2. Long inline subroutines
Right now almost everything is inlined for performance, so HLL/HLLC are thousands of lines. Concerns are also interleaved in a non-obvious order. That makes them hard to read, so refactoring repetitive code is even harder.
Personally, I prefer that the top-level solvers encode logic, with similar-level abstractions grouped together. Something like this:
subroutine s_hll_riemann_solver(...)
call s_populate_riemann_buffers(...)
call s_build_mixture_states(...)
call s_build_riemann_side_states(...)
call s_compute_wave_speeds(...)
call s_build_fluxes(...)
call s_build_cylindrical_geometric_flux(...)
end subroutine
This also applies to the subroutines within. For instance, s_build_fluxes() can also be made clearer and contain just high-level subroutine calls. We probably need fypp inlining so the performance is unaffected.
3. Many scalars
We currently pass around a huge number of scalars:
- Left/right states: rho_L/R, pres_L/R, E_L/R, H_L/R, etc.
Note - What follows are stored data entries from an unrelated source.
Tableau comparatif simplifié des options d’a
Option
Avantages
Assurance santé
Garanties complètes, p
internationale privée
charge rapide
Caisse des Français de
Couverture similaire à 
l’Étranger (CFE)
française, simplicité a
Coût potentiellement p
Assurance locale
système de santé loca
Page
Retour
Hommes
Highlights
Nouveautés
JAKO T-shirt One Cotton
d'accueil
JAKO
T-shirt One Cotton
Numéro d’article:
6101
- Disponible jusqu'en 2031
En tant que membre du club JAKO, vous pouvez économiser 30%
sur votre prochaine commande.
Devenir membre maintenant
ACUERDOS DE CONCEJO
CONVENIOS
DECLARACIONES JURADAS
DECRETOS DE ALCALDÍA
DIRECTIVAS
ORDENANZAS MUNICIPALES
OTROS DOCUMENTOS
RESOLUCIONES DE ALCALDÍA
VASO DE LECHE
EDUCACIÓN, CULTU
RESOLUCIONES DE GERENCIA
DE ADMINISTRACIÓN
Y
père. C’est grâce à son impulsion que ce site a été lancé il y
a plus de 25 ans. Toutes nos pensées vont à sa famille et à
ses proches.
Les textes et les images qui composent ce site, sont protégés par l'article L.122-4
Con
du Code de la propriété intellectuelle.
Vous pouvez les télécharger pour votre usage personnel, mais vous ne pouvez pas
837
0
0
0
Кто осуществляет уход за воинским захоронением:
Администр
- Mixture/EOS: gamma_L/R, pi_inf_L/R, qv_L/R
- Chemistry: Ys_L/R, Xs_L/R, Cp_iL/R, Gamma_iL/R, etc.
- Elasticity: tau_e_L/R, G_L/R
- Bubbles: R0_, P0_, etc.
- Wave speeds: s_L, s_R, s_S, s_M, s_P, xi_
I think it’s cleaner if we group them into small derived types and pass those around instead of separate locals. For example:
type riemann_side_state
real(wp) :: rho
real(wp) :: pres
real(wp) :: E
real(wp) :: H
real(wp) :: gamma
real(wp) :: pi_inf
real(wp) :: qv
real(wp) :: vel_rms
real(wp), dimension(num_vels) :: vel
real(wp), dimension(num_fluids) :: alpha
real(wp), dimension(num_fluids) :: alpha_rho
end type riemann_side_state
type(riemann_side_state) :: L, R
call build_mixture_state(L, qL_prim_rs${XYZ}$_vf, j, k, l)
call build_mixture_state(R, qR_prim_rs${XYZ}$_vf, j+1, k, l)
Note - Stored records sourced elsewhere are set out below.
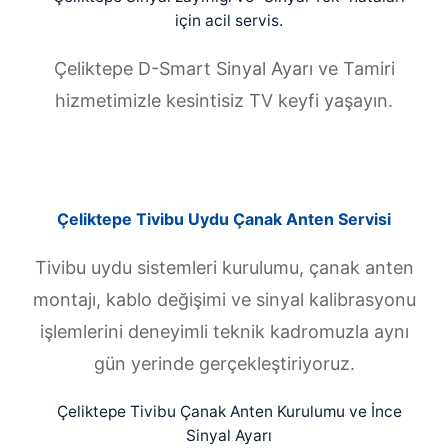
için acil servis.
Çeliktepe D-Smart Sinyal Ayarı ve Tamiri
hizmetimizle kesintisiz TV keyfi yaşayın.
Çeliktepe Tivibu Uydu Çanak Anten Servisi
Tivibu uydu sistemleri kurulumu, çanak anten
montajı, kablo değişimi ve sinyal kalibrasyonu
işlemlerini deneyimli teknik kadromuzla aynı
gün yerinde gerçekleştiriyoruz.
Çeliktepe Tivibu Çanak Anten Kurulumu ve İnce
Sinyal Ayarı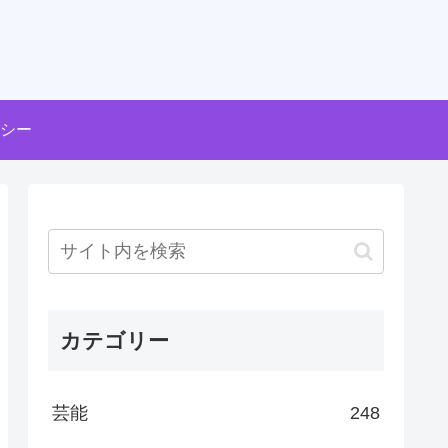
シー
カテゴリー
芸能
248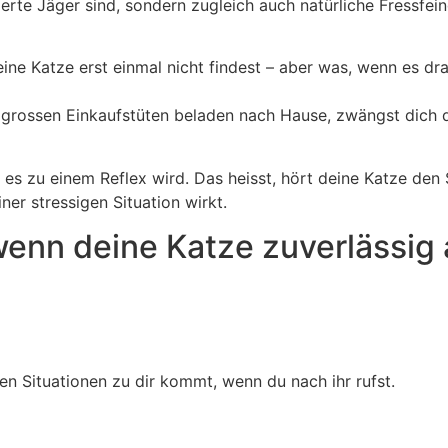
ierte Jäger sind, sondern zugleich auch natürliche Fressfe
ne Katze erst einmal nicht findest – aber was, wenn es dr
 grossen Einkaufstüten beladen nach Hause, zwängst dich d
ss es zu einem Reflex wird. Das heisst, hört deine Katze d
iner stressigen Situation wirkt.
enn deine Katze zuverlässig a
en Situationen zu dir kommt, wenn du nach ihr rufst.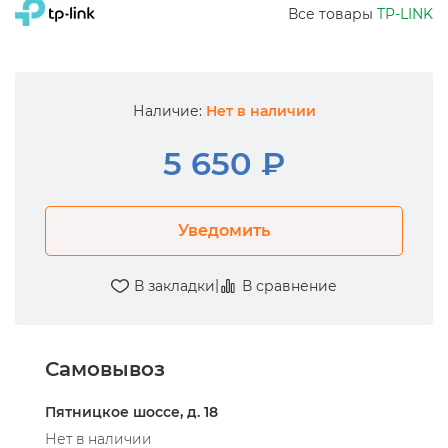
Все товары
TP-LINK
Наличие:
Нет в наличии
5 650 ₽
Уведомить
|
В закладки
В сравнение
Самовывоз
Пятницкое шоссе, д. 18
Нет в наличии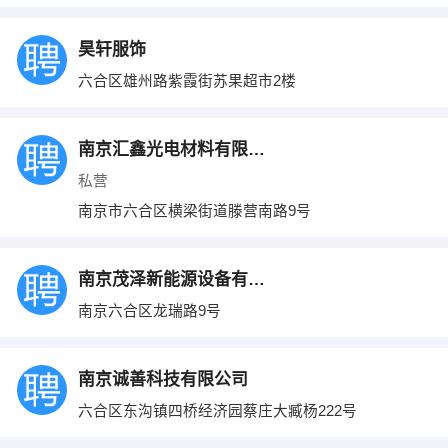
昊轩服饰
六合区雄州路紫霞街苏果超市2楼
南京汇鑫光电材料有限公司
私营
南京市六合区横梁街道滕营南路9号
南京茂泽新能源设备有限公司
南京六合区龙瑞路9号
南京诚善科技有限公司
六合区东沟镇四桥经济园蔡庄大臧杨222号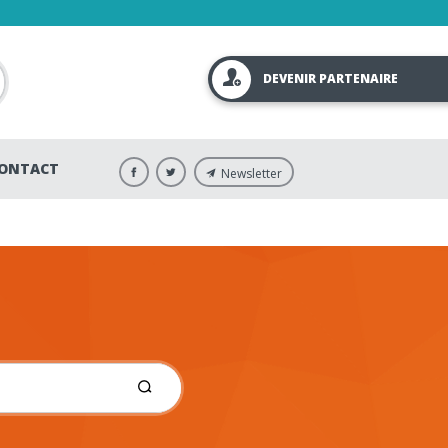
DEVENIR PARTENAIRE
ONTACT
Newsletter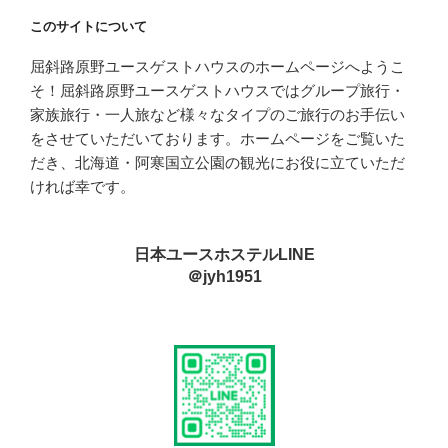
このサイトについて
屈斜路原野ユースゲストハウスのホームページへようこ
そ！屈斜路原野ユースゲストハウスではグループ旅行・
家族旅行・一人旅など様々なタイプのご旅行のお手伝い
をさせていただいております。ホームページをご覧いた
だき、北海道・阿寒国立公園の観光にお役に立ていただ
ければ幸です。
日本ユースホステルLINE
＠jyh1951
If we keep the types simple (no allocatables), I think the CPU/GPU performance would be the same, but we'll need to profile.
4. Minor stuff
Locals
We can use locals for frequently reused expressions for clarity. Just one example:
real(wp) :: un_L, un_R
un_L = vel_L(dir_idx(1))
un_R = vel_R(dir_idx(1))
s_L = min(un_L - c_L, un_R - c_R)
s_R = max(un_R + c_R, un_L + c_L)
xi
Currently we use xi to remove branches when choosing wave region (SL*, SL, SR, SR*) we’re in. I think they are much more confusing and error-prone than using the usual formulas to find (UL*, UL, UR, SR*) and constructing the fluxes explicitly. However, for GPU there might be an inevitable penalty, so I’m inclined to keep this the way it is.
thanks @ChrisZYJ -- i agree with this approach, very nice!